(LISTED ENTRIES begins)

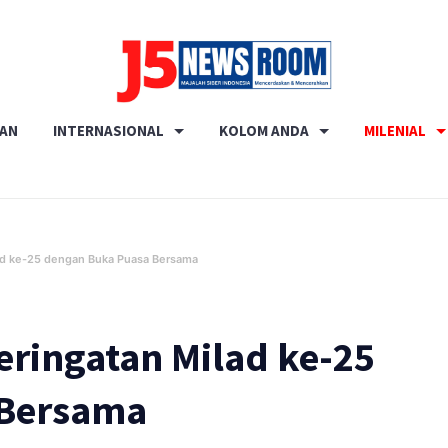
Media
RAN
INTERNASIONAL
KOLOM ANDA
MILENIAL
Terverifikasi
Dewan
Pers
✔️
ad ke-25 dengan Buka Puasa Bersama
eringatan Milad ke-25
 Bersama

(LISTED ENTRIES ends)

» **WHAT IS EXPECTED**:
First drop every picture, then print the data above exactly as it stands.

» **OUTPUT BELOW**:
Media
RAN
INTERNASIONAL
KOLOM ANDA
MILENIAL
Terverifikasi
Dewan
Pers
✔️
ad ke-25 dengan Buka Puasa Bersama
eringatan Milad ke-25
 Bersama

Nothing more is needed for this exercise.